Вспоминайте обо мне, милый шурин. Смогу ли я вспоминать вас, не знаю.

Писано июня 9-го дня, 1703 года, в Ошдяне.

Дарваш.

P. S. В погребе у меня стоят двести тридцать четыре бочонка вина, выпить которое я уже не успею; из них двадцать бочек крепкого красного вина с моего виноградника, в Отрокоче, посаженного в свое время еще королем Матяшем, остальное — белое столовое. Если будешь продавать вино, смотри, не продай, оставь себе те три бочонка, на которых бедная Каталина написала мелом слово «Attends»[38] — в них токайское урожая 1663 года, того самого знаменитого года, когда знойное лето длилось до дня всех святых.* Но мне этого вина уж, как видно, не пить. Аминь».


Гёргей прочел это письмо, написанное без всякой горечи, пожалуй, даже веселым тоном, — предсмертное письмо, в котором Дарваш словно подтрунивал над смертью, и у него немного полегчало на душе. Так умеют умирать только венгры.

Первой мыслью Гёргея было отправиться в Ошдян — сейчас же, под покровом ночи. Но тут же он подумал: «А как же Янош? Ведь его к утру привезут мои наемники! Яноша я не могу доверить никому, да и сбежит он снова, если оставить его здесь. Нет, Яноша я заберу с собой, по крайней мере, хоть брата уберегу от смерти».

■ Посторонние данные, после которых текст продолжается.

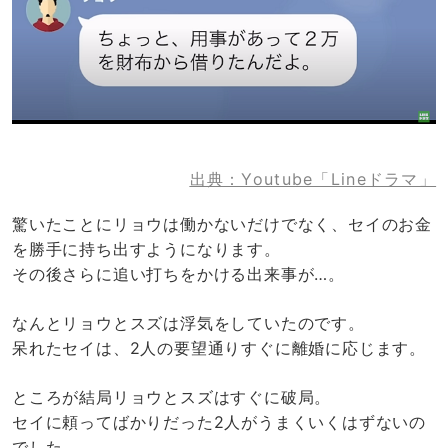
出典：Youtube「Lineドラマ」
驚いたことにリョウは働かないだけでなく、セイのお金
を勝手に持ち出すようになります。
その後さらに追い打ちをかける出来事が…。
なんとリョウとスズは浮気をしていたのです。
呆れたセイは、2人の要望通りすぐに離婚に応じます。
ところが結局リョウとスズはすぐに破局。
セイに頼ってばかりだった2人がうまくいくはずないの
でした。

Приняв такое решение, вице-губернатор больше уж не ложился и, раскурив трубку, стал ждать рассвета. Нежданные и такие сложные события не испугали его. Пожалуй, наоборот, сделали мысль острее: он чувствовал себя в своей стихии, птицей-буревестником среди туч, громов и молний. Итак, он дождется Яноша и сразу же отправится в Сабадкинский лес за своей дочкой, захватив с собою экономку Марьяк. Да, но где поместить Розалию? Не оставлять же ее в лесу. (Что за смешная мысль родилась у шурина!) Девочке уже четырнадцать лет, скоро и замуж выдавать. Наступила пора, завершающие два года, когда на воспитание девушек наводят последний глянец. За эти два года она должна стать барышней. Теперь или никогда. В Топорц он дочь не отправит. Против Топорца по-прежнему восставала его душа, все еще не вырвавшаяся из когтей подозрения. Да в Топорце девочка и не будет в безопасности. Топорц — первое село, которое сожгут лабанцы; не надо быть пророком, чтобы предвидеть такой исход. Привезти Розалию домой, в Гёргё? Только этого не хватало! Все равно что под нож подвести. Но что же ему с ней делать?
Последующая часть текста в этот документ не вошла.